Nello spazio “Caffè letterario” e per il ciclo “Invito alla lettura” è stato presentato il libro “L’Europa del diritto” di Paolo Grossi, docente di Storia del diritto ed oggi giudice della Corte costituzionale. Protagonista dell’incontro l’autore stesso, introdotto da Camillo Fornasieri, direttore del Centro Culturale di Milano e da Luca Antonini, docente di Diritto costituzionale.
Secondo Fornasieri il volume di Grossi, esemplificativo della sua brillante carriera di studioso, sintetizza 1.500 anni di storia giuridica, evidenziando il legame tra esperienza e diritto, tra leggi e vita quotidiana, tra Stato ed individuo, soffermandosi sul nesso tra libertà dell’uomo e libertà degli uomini consociati tra loro.
Antonini ha evidenziato come il volume si inserisca a pieno titolo nella collana “Fare l’Europa” e sia caratterizzato da un linguaggio chiaro ed accattivante, paragonabile a quello di un romanzo. “Grossi passa in rassegna il diritto dal Medio Evo ai nostri giorni, sottolineando la caratteristica del diritto come dimensione della vita quotidiana. La sua origine è essere voce delle comunità intermedie, cui lo Stato ha poi dato forma”. Nel libro vengono toccati poi i punti di crisi del diritto, consistenti nel soggettivismo, nel formalismo e nello statalismo. “Il volume – ha concluso Antonini – è un utile strumento di giudizio sul momento presente”.
Grossi, presente già al Meeting 2008 come relatore, ha ringraziato per essere stato invitato a presentare una sua opera e ha rivelato un particolare significativo: proprio la lettura di tale opera da parte del presidente della Repubblica Giorgio Napolitano, europeista convinto, è stata all’origine della sua nomina a Giudice costituzionale. “Ho accettato la richiesta del curatore della collana “Fare l’Europa” a scrivere il volume relativo al diritto – ha poi aggiunto – proprio per dare il mio contributo al tentativo di recuperare il suo vero senso”.
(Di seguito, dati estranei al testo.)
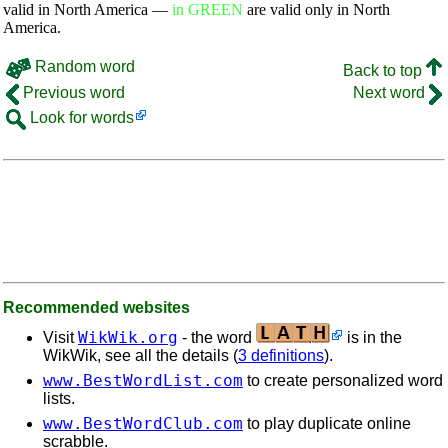
valid in North America —
in GREEN
are valid only in North
America.
Random word
Back to top
Previous word
Next word
Look for words
Recommended websites
WikWik.org
Visit
- the word
is in the
WikWik, see all the details (
3 definitions
).
www.BestWordList.com
to create personalized word
lists.
www.BestWordClub.com
to play duplicate online
scrabble.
Il docente ha poi evidenziato che dal Cinquecento al Novecento il diritto è stato calpestato, soffocato, mentre esso ha una funzione ordinante della società, “appartiene non alla patologia, ma alla fisiologia della società”. “Nel Medio Evo – ha proseguito – non c’era ancora lo Stato come potere totalizzante e il diritto, come è nella sua origine, proveniva dal basso della società civile; esso era fatto di consuetudini, che le comunità riconoscevano come valore ed osservavano; il diritto era perciò consuetudinario”.
Nel mondo moderno, invece, ciascuno Stato intende avere una sua struttura giuridica, a differenza di quanto accadeva nel Medio Evo nel quale c’era un diritto autenticamente comune. Nell’età moderna il soggetto politico forte, il “grande burattinaio”, lo Stato, pretende di produrre il diritto: questo a partire dalla Francia trecentesca. “Si tende ad assimilare il diritto alla legge, nella voce cioè dei detentori del potere politico. Il diritto così si riduce, viene snaturato, ridotto ad un complesso di comandi che scendono dall’alto; esso è fatto di norme che devono essere ubbidite e perde così il carattere di ordinamento della società”.
Nel Novecento, secolo della post-modernità, in un orizzonte pluriclasse, la società però scoppia, avanza delle pretese, le formazioni sociali riprendono vigore e mettono in crisi lo Stato, pretendendo cittadinanza: sempre più società e meno Stato. In crisi è lo Stato, non il diritto, perché questo segue le mutazioni della società; in crisi sono i modi attraverso cui lo Stato lo ha sacrificato. “Stiamo costruendo il nostro futuro – ha concluso Grossi – e guai se l’ordinamento giuridico non segue il mutamento della società: il diritto è esperienza, è vita, è storia vivente, deve tornare ad essere ordinamento, altrimenti è violenza legale. Tutto il diritto è nato per l’uomo. Si tratta di fare in modo perciò che esso sia ordinato al rispetto della persona umana. In chiave europea, poi, occorre guardare all’ordinamento anglosassone, nel quale la consuetudine è la base del diritto”.